--- START ---
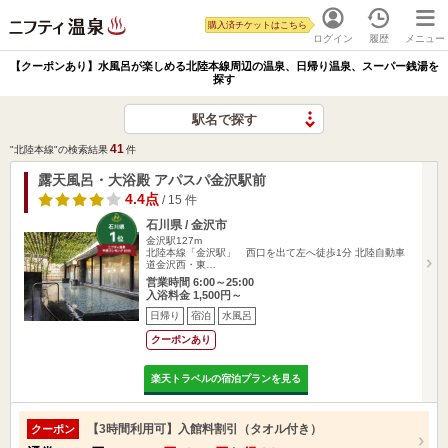
購入済チケットはこちら
ログイン
履歴
メニュー
【クーポンあり】水風呂が楽しめる北陸本線周辺の温泉、日帰り温泉、スーパー銭湯を
探す
駅名で探す
41
"北陸本線"の検索結果
件
露天風呂・大浴殿 アパスパ金沢駅前
4.4点
/ 15 件
石川県 / 金沢市
金沢駅127m
北陸本線「金沢駅」 西口を出て左へ徒歩1分 北陸自動車
道金沢西・東…
営業時間 6:00～25:00
入浴料金 1,500円～
日帰り
宿泊
水風呂
クーポンあり
楽天トラベルの宿泊プランを見る
【3時間利用可】入館料割引（タオル付き）
クーポン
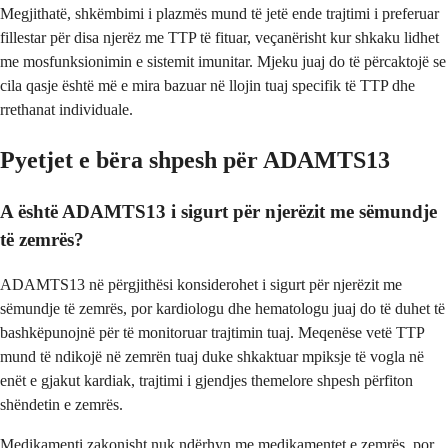
Megjithatë, shkëmbimi i plazmës mund të jetë ende trajtimi i preferuar
fillestar për disa njerëz me TTP të fituar, veçanërisht kur shkaku lidhet
me mosfunksionimin e sistemit imunitar. Mjeku juaj do të përcaktojë se
cila qasje është më e mira bazuar në llojin tuaj specifik të TTP dhe
rrethanat individuale.
Pyetjet e bëra shpesh për ADAMTS13
A është ADAMTS13 i sigurt për njerëzit me sëmundje
të zemrës?
ADAMTS13 në përgjithësi konsiderohet i sigurt për njerëzit me
sëmundje të zemrës, por kardiologu dhe hematologu juaj do të duhet të
bashkëpunojnë për të monitoruar trajtimin tuaj. Meqenëse vetë TTP
mund të ndikojë në zemrën tuaj duke shkaktuar mpiksje të vogla në
enët e gjakut kardiak, trajtimi i gjendjes themelore shpesh përfiton
shëndetin e zemrës.
Medikamenti zakonisht nuk ndërhyn me medikamentet e zemrës, por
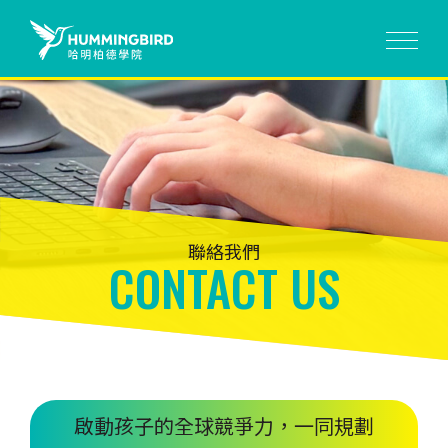
聯絡我們
CONTACT US
啟動孩子的全球競爭力，一同規劃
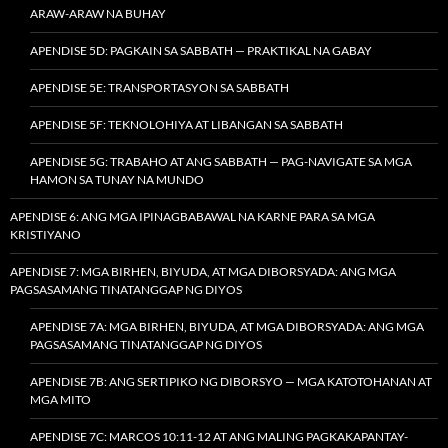
ARAW-ARAW NA BUHAY
APENDISE 5D: PAGKAIN SA SABBATH — PRAKTIKAL NA GABAY
APENDISE 5E: TRANSPORTASYON SA SABBATH
APENDISE 5F: TEKNOLOHIYA AT LIBANGAN SA SABBATH
APENDISE 5G: TRABAHO AT ANG SABBATH — PAG-NAVIGATE SA MGA
HAMON SA TUNAY NA MUNDO
APENDISE 6: ANG MGA IPINAGBABAWAL NA KARNE PARA SA MGA
KRISTIYANO
APENDISE 7: MGA BIRHEN, BIYUDA, AT MGA DIBORSYADA: ANG MGA
PAGSASAMANG TINATANGGAP NG DIYOS
APENDISE 7A: MGA BIRHEN, BIYUDA, AT MGA DIBORSYADA: ANG MGA
PAGSASAMANG TINATANGGAP NG DIYOS
APENDISE 7B: ANG SERTIPIKO NG DIBORSYO — MGA KATOTOHANAN AT
MGA MITO
APENDISE 7C: MARCOS 10:11-12 AT ANG MALING PAGKAKAPANTAY-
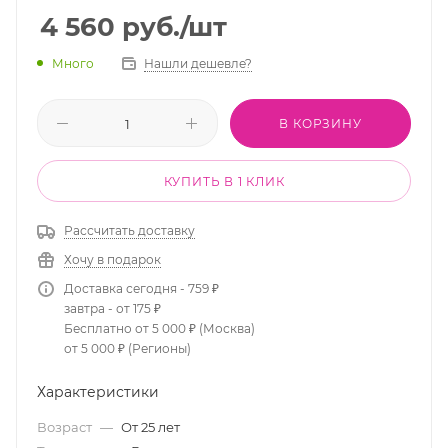
4 560
руб.
/шт
Много
Нашли дешевле?
В КОРЗИНУ
КУПИТЬ В 1 КЛИК
Рассчитать доставку
Хочу в подарок
Доставка сегодня - 759 ₽
завтра - от 175 ₽
Бесплатно от 5 000 ₽ (Москва)
от 5 000 ₽ (Регионы)
Характеристики
Возраст
—
От 25 лет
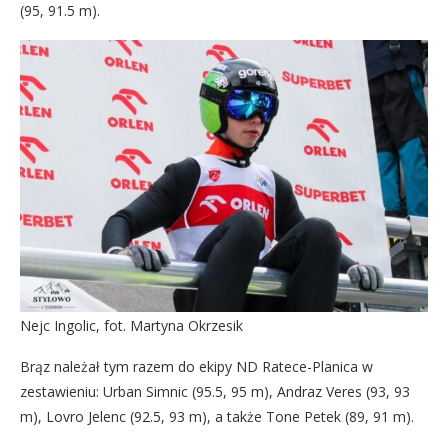
(95, 91.5 m).
Nejc Ingolic, fot. Martyna Okrzesik
Brąz należał tym razem do ekipy ND Ratece-Planica w
zestawieniu: Urban Simnic (95.5, 95 m), Andraz Veres (93, 93
m), Lovro Jelenc (92.5, 93 m), a także Tone Petek (89, 91 m).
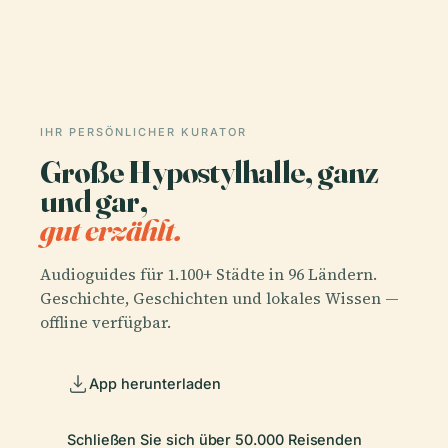
IHR PERSÖNLICHER KURATOR
Große Hypostylhalle, ganz
und gar,
gut erzählt.
Audioguides für 1.100+ Städte in 96 Ländern.
Geschichte, Geschichten und lokales Wissen —
offline verfügbar.
App herunterladen
Schließen Sie sich über 50.000 Reisenden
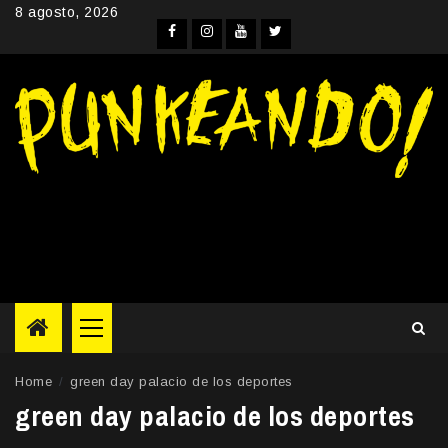
Skip
8 agosto, 2026
to
Facebook
Instagram
YouTube
Twitter
content
Primary
Menu
Home
green day palacio de los deportes
green day palacio de los deportes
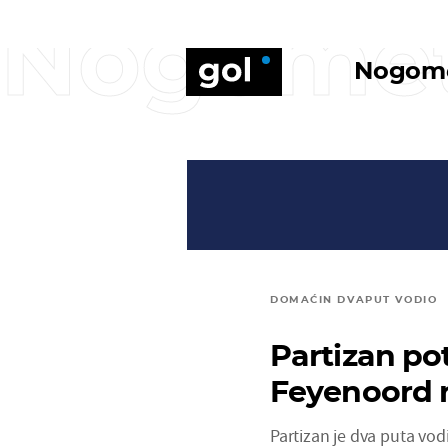
Nogome
Nogom
DOMAĆIN DVAPUT VODIO
Partizan po
Feyenoord n
Partizan je dva puta vod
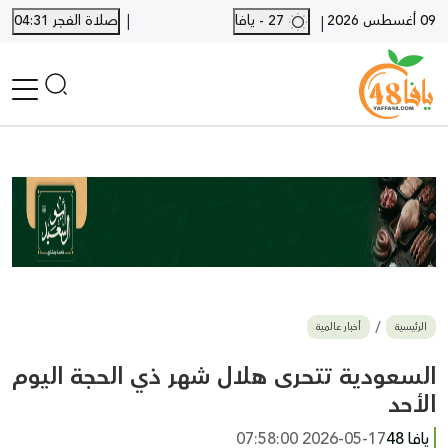
|
09 أغسطس 2026
27 - يافا
صلاة الفجر 04:31
|
الرئيسية
أخبار محلية
أخبار يافا
SHORTS
أخبار اللد والرملة
نكبة يافا 48
بيع وشراء
الرئيسية
أخبار عالمية
أخبار القدس
وفيات
السعودية تتحرى هلال شهر ذي الحجة اليوم
المزيد
الأحد
ارسل خبر
يافا 48
2026-05-17 07:58:00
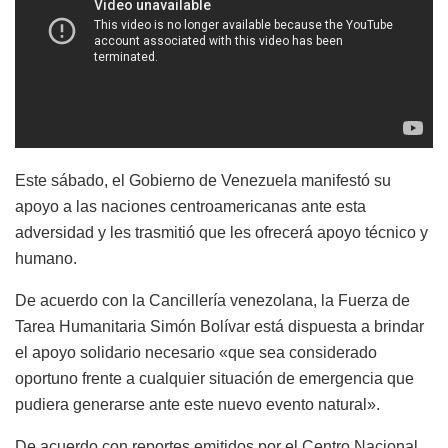
Este sábado, el Gobierno de Venezuela manifestó su
apoyo a las naciones centroamericanas ante esta
adversidad y les trasmitió que les ofrecerá apoyo técnico y
humano.
De acuerdo con la Cancillería venezolana, la Fuerza de
Tarea Humanitaria Simón Bolívar está dispuesta a brindar
el apoyo solidario necesario «que sea considerado
oportuno frente a cualquier situación de emergencia que
pudiera generarse ante este nuevo evento natural».
De acuerdo con reportes emitidos por el Centro Nacional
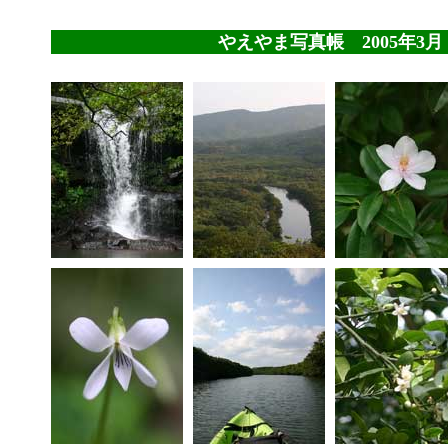
やえやま写真帳 2005年3月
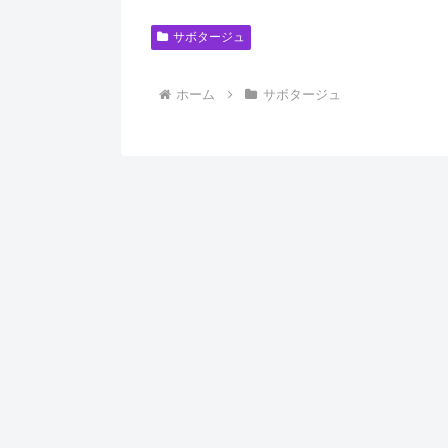
サボタージュ
ホーム
サボタージュ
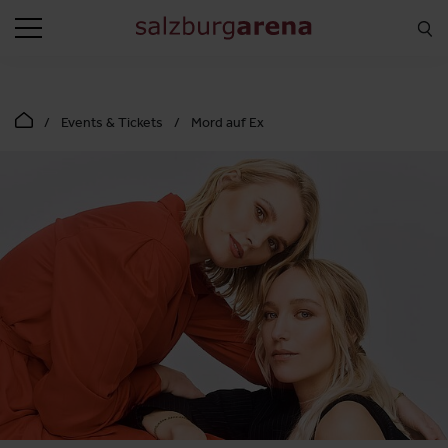
SUCHEN
Events & Tickets
Mord auf Ex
--- END ---
_What the task asks_
Give the lines again exactly, starting where the entries begin and stopping once the line with "rrethanat individuale." is included; pictures are not copied.

_Answer area_
購入済チケットはこちら
ログイン
履歴
メニュー
【クーポンあり】水風呂が楽しめる北陸本線周辺の温泉、日帰り温泉、スーパー銭湯を
探す
駅名で探す
41
"北陸本線"の検索結果
件
露天風呂・大浴殿 アパスパ金沢駅前
4.4点
/ 15 件
石川県 / 金沢市
金沢駅127m
北陸本線「金沢駅」 西口を出て左へ徒歩1分 北陸自動車
道金沢西・東…
営業時間 6:00～25:00
入浴料金 1,500円～
日帰り
宿泊
水風呂
クーポンあり
楽天トラベルの宿泊プランを見る
【3時間利用可】入館料割引（タオル付き）
クーポン
Megjithatë, shkëmbimi i plazmës mund të jetë ende trajtimi i preferuar
fillestar për disa njerëz me TTP të fituar, veçanërisht kur shkaku lidhet
me mosfunksionimin e sistemit imunitar. Mjeku juaj do të përcaktojë se
cila qasje është më e mira bazuar në llojin tuaj specifik të TTP dhe
rrethanat individuale.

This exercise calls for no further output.